START Material supplied
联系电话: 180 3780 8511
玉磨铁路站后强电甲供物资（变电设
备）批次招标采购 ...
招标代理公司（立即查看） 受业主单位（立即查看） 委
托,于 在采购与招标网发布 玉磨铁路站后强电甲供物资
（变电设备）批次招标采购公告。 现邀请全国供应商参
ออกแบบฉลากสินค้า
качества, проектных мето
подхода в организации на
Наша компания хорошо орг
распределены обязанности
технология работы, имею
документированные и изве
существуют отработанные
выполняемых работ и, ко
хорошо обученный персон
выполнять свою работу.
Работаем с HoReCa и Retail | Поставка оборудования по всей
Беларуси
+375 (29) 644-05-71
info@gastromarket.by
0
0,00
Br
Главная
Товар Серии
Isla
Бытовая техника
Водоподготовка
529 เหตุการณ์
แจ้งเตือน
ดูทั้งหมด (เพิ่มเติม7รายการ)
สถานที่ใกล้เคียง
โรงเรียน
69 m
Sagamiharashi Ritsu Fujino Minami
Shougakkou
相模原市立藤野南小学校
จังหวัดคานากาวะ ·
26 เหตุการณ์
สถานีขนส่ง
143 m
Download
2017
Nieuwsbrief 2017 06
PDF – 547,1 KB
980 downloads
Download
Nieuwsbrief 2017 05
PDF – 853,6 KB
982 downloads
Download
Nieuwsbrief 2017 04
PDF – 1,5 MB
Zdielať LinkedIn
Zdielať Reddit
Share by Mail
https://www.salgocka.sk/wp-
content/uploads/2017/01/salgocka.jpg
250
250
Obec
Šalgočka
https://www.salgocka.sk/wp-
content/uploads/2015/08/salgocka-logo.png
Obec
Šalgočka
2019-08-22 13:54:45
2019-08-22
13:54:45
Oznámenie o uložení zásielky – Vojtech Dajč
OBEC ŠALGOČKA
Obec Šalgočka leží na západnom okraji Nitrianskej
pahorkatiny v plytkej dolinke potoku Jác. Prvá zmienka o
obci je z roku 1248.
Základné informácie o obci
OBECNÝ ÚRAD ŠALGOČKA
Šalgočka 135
END Material supplied
**About this exercise:**
Nothing but a number should be returned: the count of lines in the listing that contain the string "玉磨铁路站后强电甲供物资".

**Answer box:**
2